Quels facteurs déclenchent une crise d'hémorroïdes
La constipation reste la cause la plus fréquente : les efforts répétés à la selle augmentent la pression sur les veines de l'anus et du rectum. À l'inverse, une bonne hydratation, davantage de fibres et un rythme intestinal plus régulier constituent une alternative concrète à l'irritation répétée de la zone.
D'autres facteurs favorisent une crise hémorroïdaire : sédentarité, grossesse, accouchement, alimentation très épicée, alcool ou café chez certaines personnes. La différence se joue sur des gestes simples : éviter de rester assis trop longtemps, ne pas retarder l'envie d'aller à la selle et limiter les efforts prolongés.
La déshydratation ou certaines maladies du foie, comme la cirrhose, peuvent aussi contribuer à la congestion veineuse. Dès les premiers signes, corriger ce qui entretient la pression locale aide à soulager plus vite.
Complications et quand consulter un médecin
La thrombose hémorroïdaire correspond à la formation d'un caillot dans une hémorroïde. La douleur devient alors très vive, avec un gonflement parfois bleuté, et l'évolution peut durer de 5 à 15 jours. Le prolapsus, lui, désigne la sortie des hémorroïdes internes hors de l'orifice anal, parfois depuis le rectum.
Il faut consulter un médecin rapidement en cas de première crise avec saignement, de douleur intense, de fièvre, d'impossibilité d'aller à la selle depuis plus de 48 heures, ou si les symptômes persistent au-delà d'une semaine. Une évaluation permet d'écarter une autre cause, d'adapter le traitement et, si nécessaire, de proposer un médicament approprié.

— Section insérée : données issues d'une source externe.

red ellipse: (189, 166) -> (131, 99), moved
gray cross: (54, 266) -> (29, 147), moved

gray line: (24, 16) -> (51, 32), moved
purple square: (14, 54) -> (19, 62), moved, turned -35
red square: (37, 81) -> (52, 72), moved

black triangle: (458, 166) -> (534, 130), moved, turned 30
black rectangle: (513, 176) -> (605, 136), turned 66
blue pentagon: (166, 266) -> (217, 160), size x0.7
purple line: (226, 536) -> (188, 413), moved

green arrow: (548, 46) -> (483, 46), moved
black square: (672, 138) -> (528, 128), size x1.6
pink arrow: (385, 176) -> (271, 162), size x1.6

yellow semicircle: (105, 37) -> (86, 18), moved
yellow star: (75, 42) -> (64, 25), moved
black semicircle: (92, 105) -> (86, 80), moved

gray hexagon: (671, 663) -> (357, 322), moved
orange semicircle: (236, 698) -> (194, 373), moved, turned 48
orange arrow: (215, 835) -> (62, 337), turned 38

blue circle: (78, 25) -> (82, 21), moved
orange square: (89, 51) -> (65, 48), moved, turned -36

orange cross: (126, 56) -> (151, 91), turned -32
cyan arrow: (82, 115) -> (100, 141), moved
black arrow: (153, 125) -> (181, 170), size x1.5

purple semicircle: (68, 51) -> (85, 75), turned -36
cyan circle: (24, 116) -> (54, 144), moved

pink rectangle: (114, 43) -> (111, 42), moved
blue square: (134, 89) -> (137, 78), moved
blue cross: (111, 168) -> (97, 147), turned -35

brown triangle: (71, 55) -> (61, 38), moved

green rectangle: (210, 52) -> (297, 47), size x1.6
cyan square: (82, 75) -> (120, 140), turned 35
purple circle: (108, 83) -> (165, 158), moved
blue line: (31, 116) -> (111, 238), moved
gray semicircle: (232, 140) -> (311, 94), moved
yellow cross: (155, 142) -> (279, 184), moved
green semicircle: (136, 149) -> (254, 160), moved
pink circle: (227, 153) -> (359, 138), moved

Pour un repère fiable, les recommandations officielles sont disponibles ici : crise hémorroïdes traitement.
Soulager rapidement une crise d'hémorroïdes naturellement
Dès les premiers signes, il est possible de soulager la crise hémorroïdaire avec des gestes simples. L’objectif est clair : calmer l’inflammation, réduire la douleur et limiter les frottements sur l’anus, tout en évitant que la crise d'hémorroïdes ne s’installe.

Bain de siège et compresses froides pour les hémorroïdes
Pour soulager une crise d'hémorroïde rapidement, le bain de siège reste une base très utile. En version tiède, pendant 10 à 15 minutes, 2 à 3 fois par jour, il aide à apaiser la douleur, les démangeaisons et la sensation de brûlure. À l’inverse, l’eau froide resserre les vaisseaux et peut réduire l’enflure : la différence se joue sur la sensation recherchée et le moment de la poussée.
L’ajout de bicarbonate de soude peut renforcer l’effet apaisant. Le bain de siège hémorroïdes en plastique médical PP, au format 39 × 36 × 12 cm, s’adapte à 99 % des WC et propose trois usages : froid, chaud ou vapeur, avec buses d’évacuation intégrées pour éviter tout débordement. En complément, des compresses froides appliquées 10 à 15 minutes plusieurs fois par jour peuvent soulager la crise hémorroïdaire et faire baisser l’inflammation.
Tabouret physiologique et coussin pour réduire la pression
Lors d’une crise hémorroïdaire, la pression au moment de la selle aggrave souvent les symptômes. Face à une crise hémorroïdaire, l’un des premiers leviers consiste à mieux positionner le bassin : adopter une posture proche de l’accroupissement aide à relâcher l’évacuation et à éviter de pousser.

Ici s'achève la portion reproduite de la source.